Re: Is the Gemini model the new king?

L_Skorwider · ‎12-07-2023

Hello Group,

I'm curious if you've seen the presentation of Gemini - the new multi-modal model from Google. It looks very promising, doesn't it? I think it has a chance to be in the spotlight for a few weeks. In my opinion, this is a big step for a company that was a little behind in this race.

It's very impressive to me. Especially the velocity at which AI technology is developing. Where will it take us? What is your strategy as experts, specialists, or maybe just juniors in the SAP field? How do you see your profession in a year, 10 years from now? How will you steer your career in a changing world?

And yes, it's just a demo, and the reality won't be that great. But all indications are that GPT4 has been beaten.

I am curious about your thoughts.

L_Skorwider · ‎12-14-2023

What a shame.
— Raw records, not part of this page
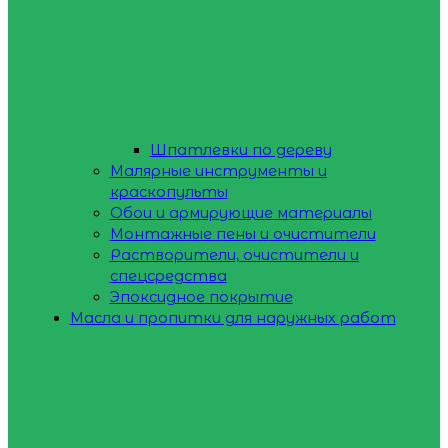
Шпатлевки по дереву
Малярные инструменты и
краскопульты
Обои и армирующие материалы
Монтажные пены и очистители
Растворители, очистители и
спецсредства
Эпоксидное покрытие
Масла и пропитки для наружных работ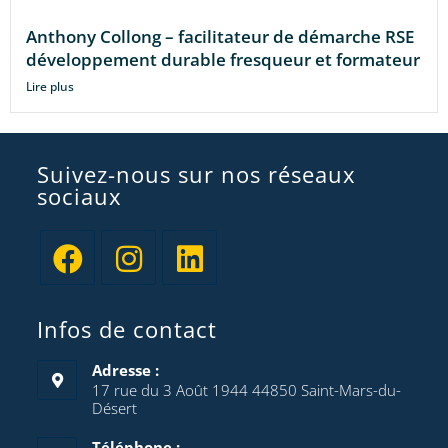
Anthony Collong – facilitateur de démarche RSE
développement durable fresqueur et formateur
Lire plus
Suivez-nous sur nos réseaux
sociaux
Infos de contact
Adresse :
17 rue du 3 Août 1944 44850 Saint-Mars-du-
Désert
Téléphone :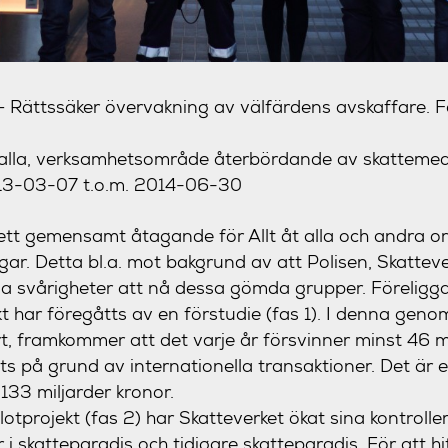
 Rättssäker övervakning av välfärdens avskaffare. F
t alla, verksamhetsområde återbördande av skattemed
2013-03-07 t.o.m. 2014-06-30
 ett gemensamt åtagande för Allt åt alla och andra or
ngar. Detta bl.a. mot bakgrund av att Polisen, Skattev
sa svårigheter att nå dessa gömda grupper. Föreligg
har föregåtts av en förstudie (fas 1). I denna geno
t, framkommer att det varje år försvinner minst 46 mi
s på grund av internationella transaktioner. Det är e
 133 miljarder kronor.
lotprojekt (fas 2) har Skatteverket ökat sina kontroll
 skatteparadis och tidigare skatteparadis. För att hi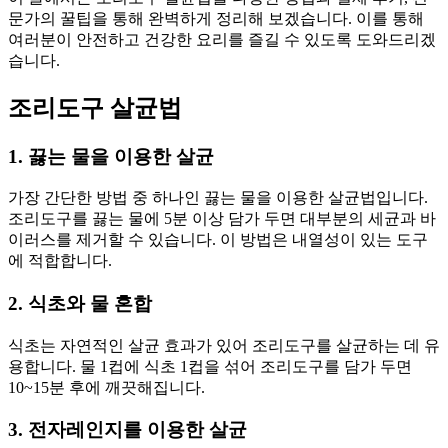
문가의 꿀팁을 통해 완벽하게 정리해 보겠습니다. 이를 통해
여러분이 안전하고 건강한 요리를 즐길 수 있도록 도와드리겠
습니다.
조리도구 살균법
1. 끓는 물을 이용한 살균
가장 간단한 방법 중 하나인 끓는 물을 이용한 살균법입니다.
조리도구를 끓는 물에 5분 이상 담가 두면 대부분의 세균과 바
이러스를 제거할 수 있습니다. 이 방법은 내열성이 있는 도구
에 적합합니다.
2. 식초와 물 혼합
식초는 자연적인 살균 효과가 있어 조리도구를 살균하는 데 유
용합니다. 물 1컵에 식초 1컵을 섞어 조리도구를 담가 두면
10~15분 후에 깨끗해집니다.
3. 전자레인지를 이용한 살균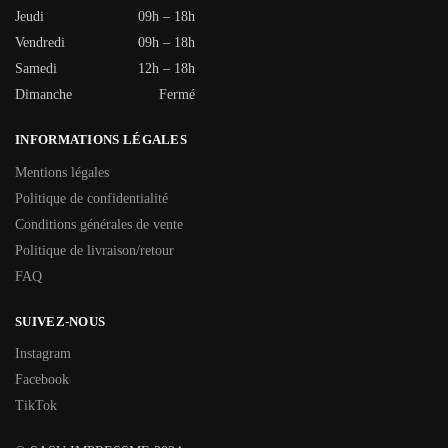
Jeudi
09h – 18h
Vendredi
09h – 18h
Samedi
12h – 18h
Dimanche
Fermé
INFORMATIONS LÉGALES
Mentions légales
Politique de confidentialité
Conditions générales de vente
Politique de livraison/retour
FAQ
SUIVEZ-NOUS
Instagram
Facebook
TikTok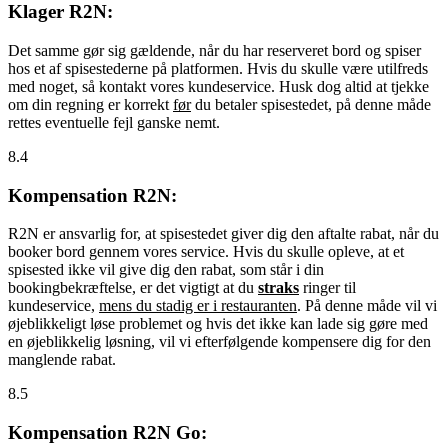
Klager R2N:
Det samme gør sig gældende, når du har reserveret bord og spiser
hos et af spisestederne på platformen. Hvis du skulle være utilfreds
med noget, så kontakt vores kundeservice. Husk dog altid at tjekke
om din regning er korrekt
før
du betaler spisestedet, på denne måde
rettes eventuelle fejl ganske nemt.
8.4
Kompensation R2N:
R2N er ansvarlig for, at spisestedet giver dig den aftalte rabat, når du
booker bord gennem vores service. Hvis du skulle opleve, at et
spisested ikke vil give dig den rabat, som står i din
bookingbekræftelse, er det vigtigt at du
straks
ringer til
kundeservice,
mens du stadig er i restauranten
. På denne måde vil vi
øjeblikkeligt løse problemet og hvis det ikke kan lade sig gøre med
en øjeblikkelig løsning, vil vi efterfølgende kompensere dig for den
manglende rabat.
8.5
Kompensation R2N Go: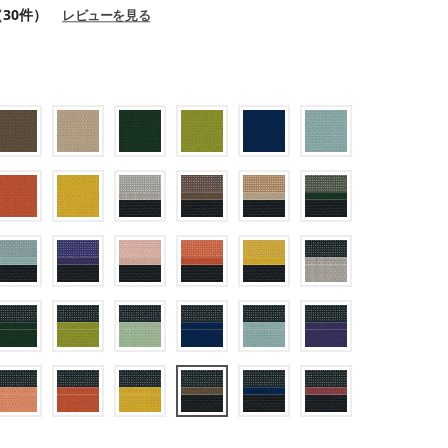
（30件）
レビューを見る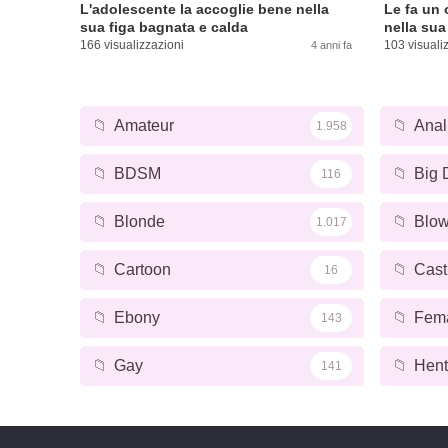
L'adolescente la accoglie bene nella
Le fa un 
sua figa bagnata e calda
nella sua
166 visualizzazioni
103 visuali
4 anni fa
📁
Amateur
📁
Anal
1.958
📁
BDSM
📁
Big 
116
📁
Blonde
📁
Blow
1.017
📁
Cartoon
📁
Cast
16
📁
Ebony
📁
Fem
143
📁
Gay
📁
Hent
141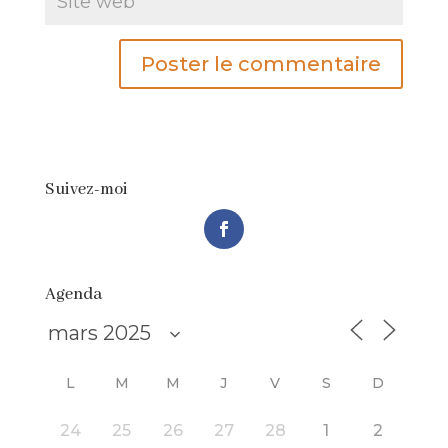
Suivez-moi
Agenda
L
M
M
J
V
S
D
24
25
26
27
28
1
2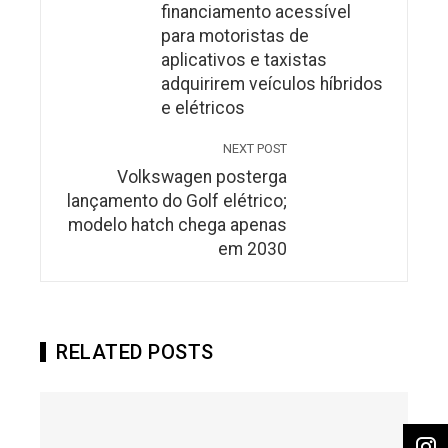
financiamento acessível
para motoristas de
aplicativos e taxistas
adquirirem veículos híbridos
e elétricos
NEXT POST
Volkswagen posterga
lançamento do Golf elétrico;
modelo hatch chega apenas
em 2030
RELATED POSTS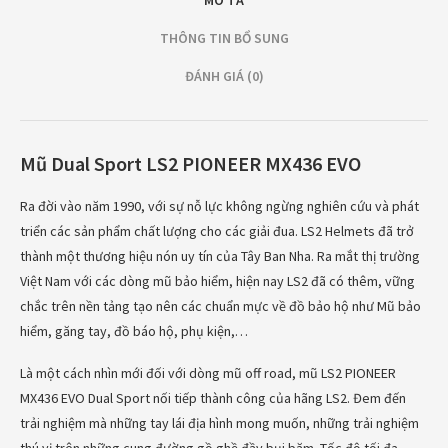
MÔ TẢ
THÔNG TIN BỔ SUNG
ĐÁNH GIÁ (0)
Mũ Dual Sport LS2 PIONEER MX436 EVO
Ra đời vào năm 1990, với sự nỗ lực không ngừng nghiên cứu và phát
triển các sản phẩm chất lượng cho các giải đua. LS2 Helmets đã trở
thành một thương hiệu nón uy tín của Tây Ban Nha. Ra mắt thị trường
Việt Nam với các dòng mũ bảo hiểm, hiện nay LS2 đã có thêm, vững
chắc trên nền tảng tạo nên các chuẩn mực về đồ bảo hộ như Mũ bảo
hiểm, găng tay, đồ báo hộ, phụ kiện,…
Là một cách nhìn mới đối với dòng mũ off road, mũ LS2 PIONEER
MX436 EVO Dual Sport nối tiếp thành công của hãng LS2. Đem đến
trải nghiệm mà những tay lái địa hình mong muốn, những trải nghiệm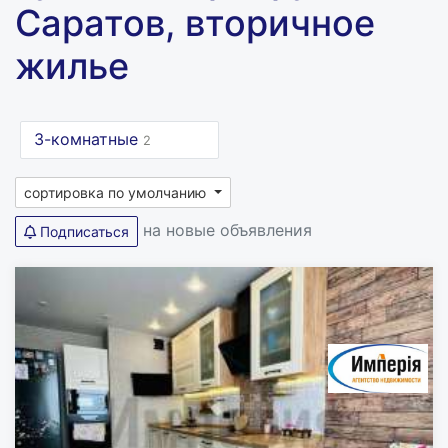
Саратов, вторичное
жилье
3-комнатные
2
сортировка по умолчанию
на новые объявления
Подписаться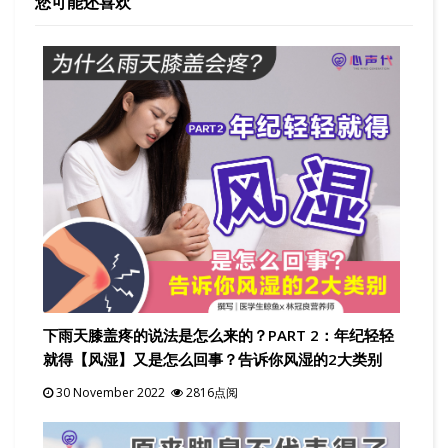
您可能还喜欢
下雨天膝盖疼的说法是怎么来的？PART 2：年纪轻轻
就得【风湿】又是怎么回事？告诉你风湿的2大类别
30 November 2022
2816点阅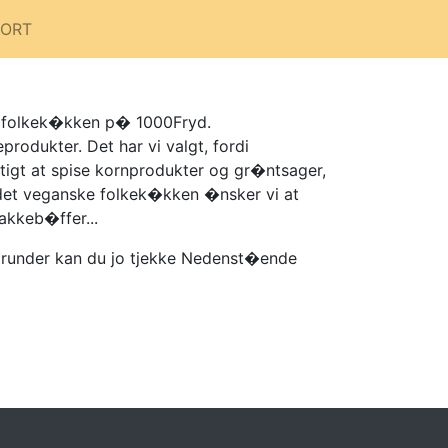
PORT
sk folkek�kken p� 1000Fryd.
rodukter. Det har vi valgt, fordi
gt at spise kornprodukter og gr�ntsager,
 det veganske folkek�kken �nsker vi at
akkeb�ffer...
prunder kan du jo tjekke Nedenst�ende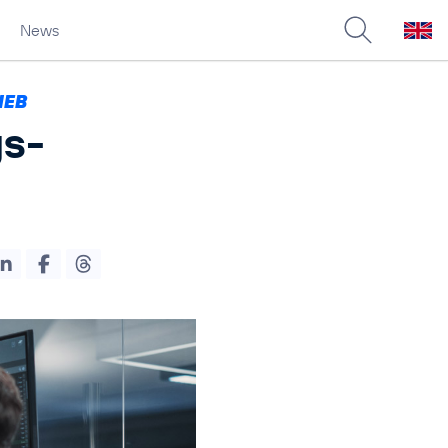
News
IEB
gs­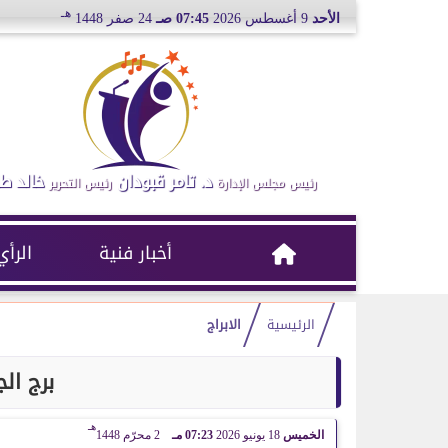
هـ
الأحد
9 أغسطس 2026
07:45 صـ
24 صفر 1448
د. تامر قبودان
خالد ط
رئيس مجلس الإدارة
رئيس التحرير
أخبار فنية
الرأي
الرئيسية
الابراج
برج ال
هـ
الخميس
18 يونيو 2026
07:23 مـ
2 محرّم 1448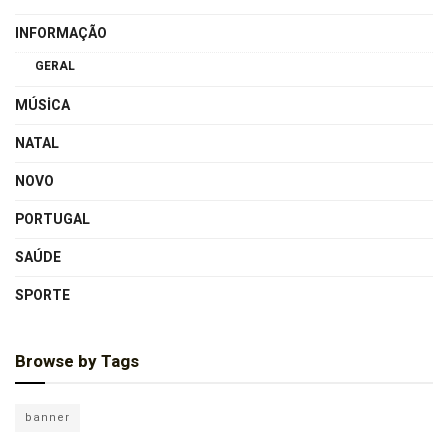
INFORMAÇÃO
GERAL
MÚSICA
NATAL
NOVO
PORTUGAL
SAÚDE
SPORTE
Browse by Tags
banner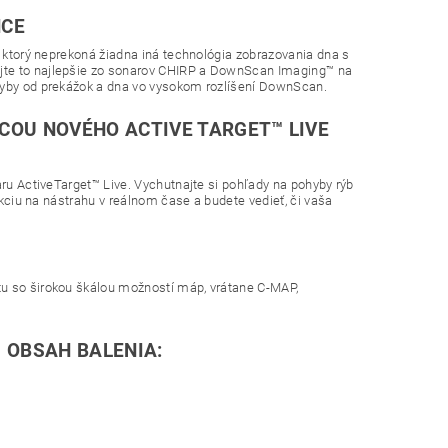
NCE
, ktorý neprekoná žiadna iná technológia zobrazovania dna s
ajte to najlepšie zo sonarov CHIRP a DownScan Imaging™ na
 ryby od prekážok a dna vo vysokom rozlíšení DownScan.
COU NOVÉHO ACTIVE TARGET™ LIVE
aru ActiveTarget™ Live. Vychutnajte si pohľady na pohyby rýb
eakciu na nástrahu v reálnom čase a budete vedieť, či vaša
tu so širokou škálou možností máp, vrátane C-MAP,
1 OBSAH BALENIA: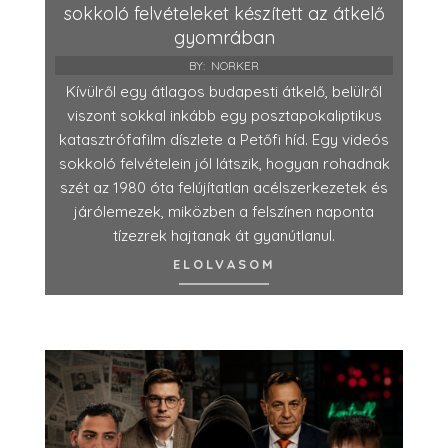
sokkoló felvételeket készített az átkelő
gyomrában
BY:
NORKER
Kívülről egy átlagos budapesti átkelő, belülről
viszont sokkal inkább egy posztapokaliptikus
katasztrófafilm díszlete a Petőfi híd. Egy videós
sokkoló felvételein jól látszik, hogyan rohadnak
szét az 1980 óta felújítatlan acélszerkezetek és
járólemezek, miközben a felszínen naponta
tízezrek hajtanak át gyanútlanul.
ELOLVASOM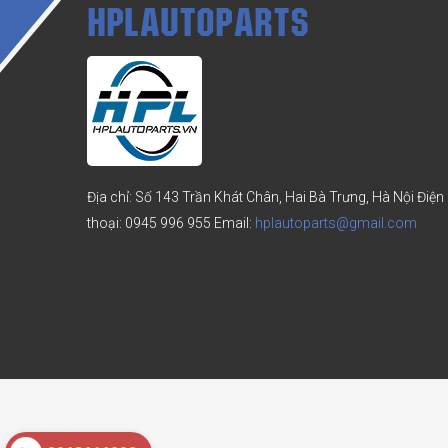
HPLAUTOPARTS
Địa chỉ: Số 143 Trần Khát Chân, Hai Bà Trưng, Hà Nội
Điện
thoại:
0945 996 955
Email:
hplautoparts@gmail.com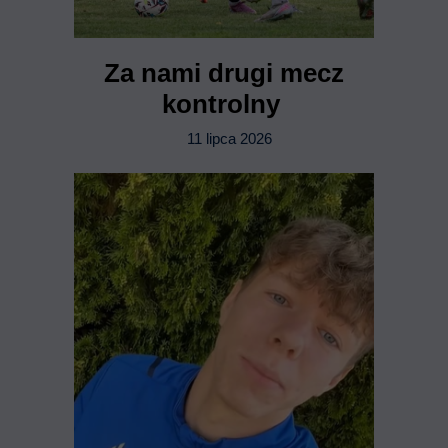
Za nami drugi mecz
kontrolny
11 lipca 2026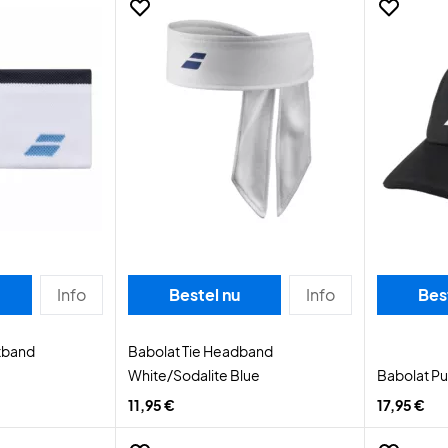
Info
Bestel nu
Info
Bes
tband
Babolat Tie Headband
White/Sodalite Blue
Babolat Pu
11,95 €
17,95 €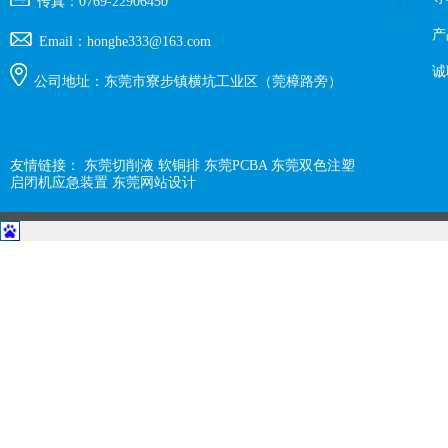
传真：0769-22906450
产
Email：honghe333@163.com
诚
公司地址：东莞市寮步镇横坑工业区（莞樟路旁）
友情链接：
东莞切削液
软铜排
东莞PCBA
东莞双色注塑
启闭机应急装置
东莞网站设计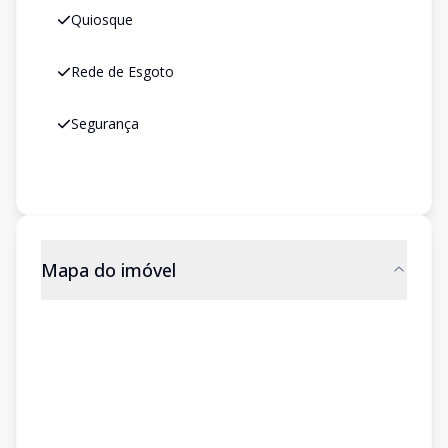
Quiosque
Rede de Esgoto
Segurança
Mapa do imóvel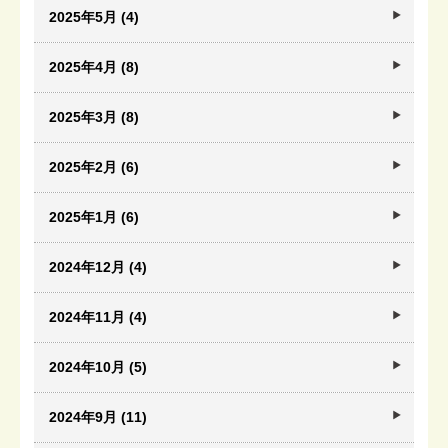
2025年5月 (4)
2025年4月 (8)
2025年3月 (8)
2025年2月 (6)
2025年1月 (6)
2024年12月 (4)
2024年11月 (4)
2024年10月 (5)
2024年9月 (11)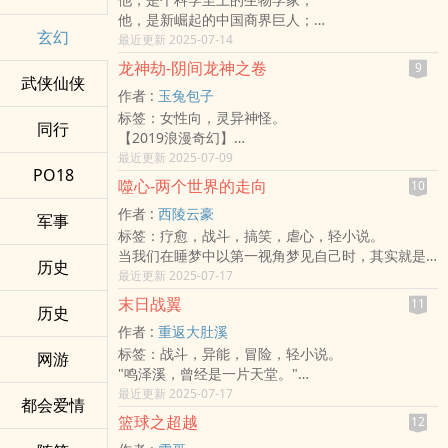
突然大受欢迎，这、这，这是什幺节奏？
他，是新崛起的中国商界巨人；
玄幻
他，是恶名昭彰的国际通缉犯。
最近更新 2025-07-14
三个在前世有着难以割舍的关系的男人在现代相
龙神劫-阴间龙神之卷
9
逢，是上天要他们算清彼此的债，还是要让他们化
武侠仙侠
作者 :
玉兔包子
解恩怨呢？
标签：女性向，灵异神怪。
《三王转世篇》
同行
【2019浪漫奇幻】
年轻生物学家袁天浩与好友韩石发现了一个奇怪的
祂，白龙之子，阴间龙神。食花啃果，吞尽作乱阴
最近更新 2025-07-09
古瓶，经调查后竟找不到它的朝代，韩石认为可以
PO18
间之魂。
凭此发掘出一个被烟没了的皇朝。天浩辗转碰上年
噬心-两个世界的走向
10
她，阳间女子，阴间将领。驱鬼除妖，挽救尚存阳
轻中国商界巨人慕容柏和穷凶极恶的通缉犯赵傲
作者 :
西陵云豪
寿之人。
军事
生，均不约而同地记起一些奇怪的回忆…在五代十国
标签：疗愈，战斗，搞笑，虐心，轻小说。
最近阴间来了个......看起来很好吃的生灵，一名阳寿
末代，原来还存在一个被抹杀了的皇朝，三人在前
当我们在睡梦中以第一视角梦见自己时，其实就是
未尽的阳间女童。
世的关系是恩？是仇？历史之谜有待解开……
历史
两个世界的自己因为能量差而相互联系，梦醒时就
最近更新 2025-07-17
初见时，祂移开嘴边的果实，朝她打量了好几眼，
是能量平衡到能互为反物质后为了不彼此泯灭而强
那时，她打探左右四周一阵子后，沉静离去。
末日战翼
11
历史
行段开的结果，只是一般情况下这种能量交流对双
二见时，祂一边食着红艳的花瓣，一边望着长大些
作者 :
重返大肚溪
方并不会提升或减少太多，因而会被当作睡迷糊或
许的女童。那时，她手持着青色长剑，柔软的身子
标签：战斗，异能，冒险，轻小说。
是灵感突发而忽略。不过也有少数比较极端的各
网游
旋舞着古老优美的步伐，一挑一刺铲除阻挡阳间之
"鸣泽溪，曾经是一片天堂。"
案，因另一条时间线上的自己太会内卷或太过懒惰
路的阴间恶鬼。
清澈的溪水在阳光的照耀下如水晶般透亮，河岸两
最近更新 2025-07-17
导致这条时间线的自己某天一觉醒来突然顿悟或是
三见时，祂一口气吞了作乱阴间的恶鬼，正因着那
都会爱情
侧覆满翠绿的草木，随风摇曳，鸟儿轻快地穿梭于
失智。
难吃的味儿而感到反胃作呕时.....却被长大了的她砍
篮球之超越
12
头间，空气中仿佛都能闻到自然的清新香氛，鸣泽
----------
了!?Q口Q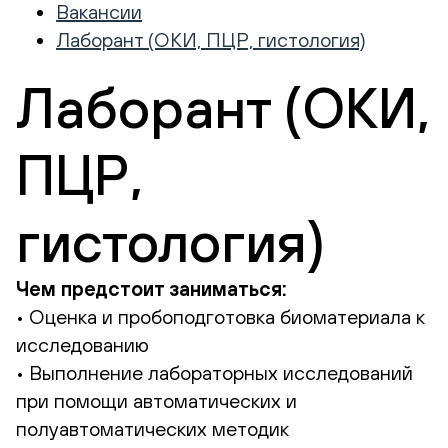
Вакансии
Лаборант (ОКИ, ПЦР, гистология)
Лаборант (ОКИ,
ПЦР,
гистология)
Чем предстоит заниматься:
• Оценка и пробоподготовка биоматериала к
исследованию
• Выполнение лабораторных исследований
при помощи автоматических и
полуавтоматических методик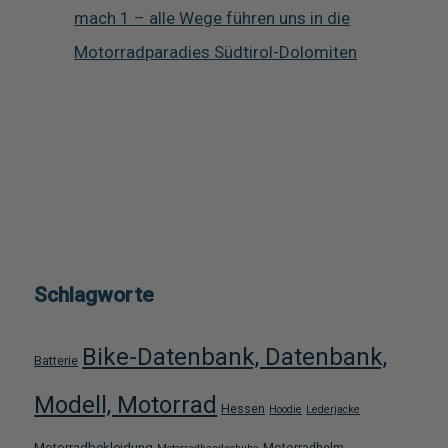
mach 1 – alle Wege führen uns in die
Motorradparadies Südtirol-Dolomiten
Schlagworte
Bike-Datenbank, Datenbank,
Batterie
Modell, Motorrad
Hessen
Hoodie
Lederjacke
Motorradbekleidung
Motorradhelm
What's going on in this AI world lately. It started out so high-minded, and came out as usual.

G has been accused and even admitted that this Gemini demo is not quite real. It looks like it's just a video assembly showing what AI might be like if it could really react in real time. But it can't, and some have mentioned that it was a slight misrepresentation, with others using even stronger words. Much stronger.

Instead, GPT4 has reached the next level of development! It can finally be described as almost human intelligence, well almost. This is a great step forward for all of humanity. By the developers' own admission, GPT4 has become lazy! How human it is!

DiegoDora · ‎12-16-2023

Hi @L_Skorwider !

I don't think that there is enough proof yet to assume GEMINI is a better model than GPT4V... BUT I do think that the feature of foundational models should be Multi Modal or at least contemplate these type of capabilities.

Personally I didn't feel defrauded or mislead by GEMINI's video because I know how these models work and real time for video processing is just not there yet... or it's extremely expensive.

The lazyness on GPT4 sounds like someone has been playing with the weights in production. Interesting to continue to follow the field and see what Anthropic, Facebook and others have to offer.

Thanks for sharing!

Diego.

L_Skorwider · ‎12-16-2023

Hi Diego,

Yes, the Gamini demos presented what multi-modality should look like. I agree that this is the unavoidable future. And even if there will still be very specialized single-modal models, aimed at some very specific target, in my opinion, all the rest will be multi-modal. Or maybe someone will make such progress that all the rest will no longer be needed? I'm keeping my fingers crossed that no one will monopolize this field.

But for the time being, I am very positively surprised by what can be done going in the opposite direction. Recently, Mixtral was presented - a model that is a combination of eight small LLMs. Each of the component models has no more than 7 billion parameters. Two are selected for response. Already what the predecessor of this product, Mistral 7b, presented was very interesting, looking at its size, but Mixtral is seriously great. And thanks to the small models it's very fast. Yes, it's rather a dead end and the opposite of multi-modality, but still very interesting.

Back to Gemini. Well, we seemingly knew it didn't look like that, but a big distaste remained. One, that any creativity in the presentation should be clearly communicated. Two, that not everyone knows what to expect. Three, you never know what progress was made overnight. Meanwhile, the whole situation is not improved by the fact that Gemini Ultra, on which the demo was based, is not available. And there's no guarantee when it will be. Then we may already have a new king. And looking at the speed of development - we probably already will have.

Yes, the message about laziness just made me laugh. Hence the slightly sarcastic tone, among the mass of seriousness in the respectful topic of AI.

Thanks for the reply. 🙂

sjochen · ‎12-21-2023

It's hard to judge in a general way which model is better. The last couple of months showed that the performance and quality of a model highly depends on the kind of tasks it is used for.

I'm pretty sure that in the mid run, it will be hard for general purpose or world models to truly differentiate via outcome quality.

The interesting question still is what will then make the difference?

L_Skorwider · ‎12-29-2023

I think that we can assume that the quality is much more important than performance in the long run. Especially for business applications.

Well, it's possible to measure which model offers better quality. There are many measures which allow to evaluate and compare language models in different dimensions. But in my opinion not all of them are equally important for business application. If I had to pick two aspects of LLM operations that can be critical in business applications, I would say they are logical reasoning and mathematical problem-solving skills.

But of course, this mainly depends on the type of business and the specific case. In many specific implementations, these features can be completely secondary.

On the other hand, any prediction of a winner based on the status quo with such dynamic development of the field is just a blind guess. Technological advantage is one thing, while knowledge sources for training models will play an increasing role. The NYT's lawsuit against OpenAI and Microsoft clearly illustrates this.